Why do you love Yiddish? 

While Yiddish has been my second career since the late 1990s, it has always been a part of my life. I was born to parents who had escaped the Holocaust only to lose years of their lives to the Soviet Gulag and most of their family to Hitler. But their language and culture, their Jewish heritage could not be taken away from them. Unlike my peers growing up, Yiddish was an every day, not-a-“secret” language. After my parents died, I realized I didn’t want to lose my native tongue and was shocked that the post-war immigrant Yiddish civilization I had grown up with had so little left to it. It seemed to have skipped my Baby Boomer generation entirely. It was sheer curiosity and happenstance that led me to some folks whose enthusiasm kept it alive for themselves here in LA. I also encountered the vast beauty of Yiddish literature in the original and the new ways in which Yiddish music was being created, as well as my own sheer paucity of Yiddish language skills. 

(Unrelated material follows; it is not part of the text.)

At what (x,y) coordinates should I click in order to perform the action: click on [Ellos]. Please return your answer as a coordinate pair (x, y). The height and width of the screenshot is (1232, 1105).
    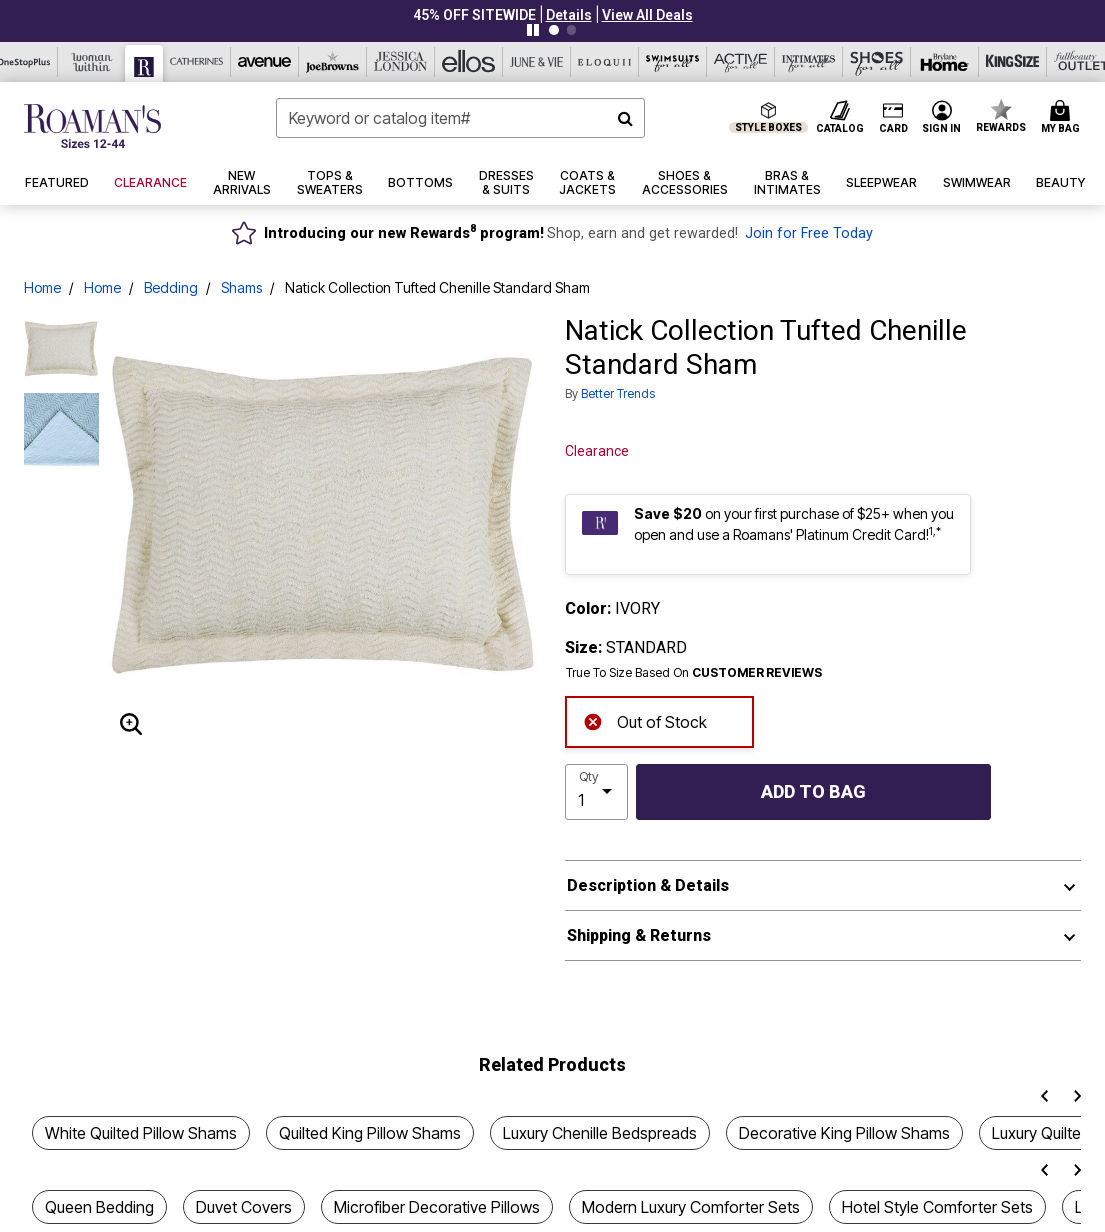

The path upon which I embarked to simply educate myself in my mameloshn, my mother tongue, brought me untold joy and delight. This “following one’s bliss” that Joseph Campbell spoke about kept bringing me to more and more incentives and opportunities to not only educate myself but also to help ensure that this joy and delight is available to anyone. It’s that simple: encountering Yiddish in a meaningful way (not through silly words and jokes) brings with it a deep joy in one’s soul because it’s connected with the best and most enduring parts of what our ancestors created for their own delight. 

Yiddish in LA 

Not only does LA have the third largest Jewish population in the world, after Israel and NYC, but it has a history of more than a century of Yiddish cultural activism and Yiddish learning. UCLA, where I teach Yiddish language, film, and literature, is the first university in the country to have had a formal course in Yiddish and where Yiddish has been taught for over 50 years. While I was among those who took up the helm of Yiddish cultural activism in the mid-1990s from the folks who were then already in their 70s and 80s and were witnessing a steep decline in engagement with Yiddish, I’m gratified to see that there’s a new wave of activists bringing new ideas and visions and who are no less enthusiastic. In turbulent, uncertain and dismaying times like today, it especially behooves us to learn how to get in touch with and draw strength and inspiration from the enduring values and creativity of our Yiddish-speaking ancestors.